=== Begin Enclosure ===

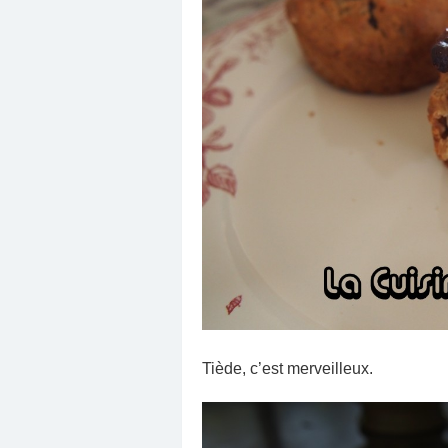
Tiède, c’est merveilleux.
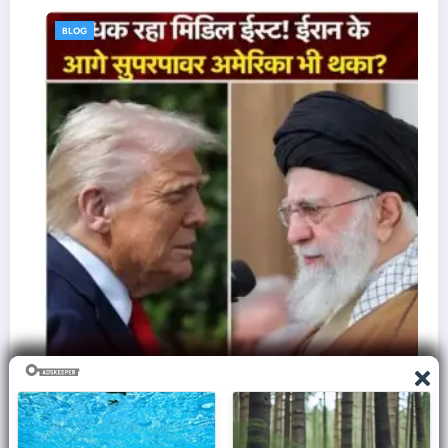
BLOG
ज़मीन पर आक्रमण करने से क्यों घबराती है अमेरिकी सेना,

=== End Enclosure ===

Work instructions -
Apart from the pictures, the material above has to be repeated exactly.

Reply to the task -
Tiède, c’est merveilleux.
BLOG
ज़मीन पर आक्रमण करने से क्यों घबराती है अमेरिकी सेना,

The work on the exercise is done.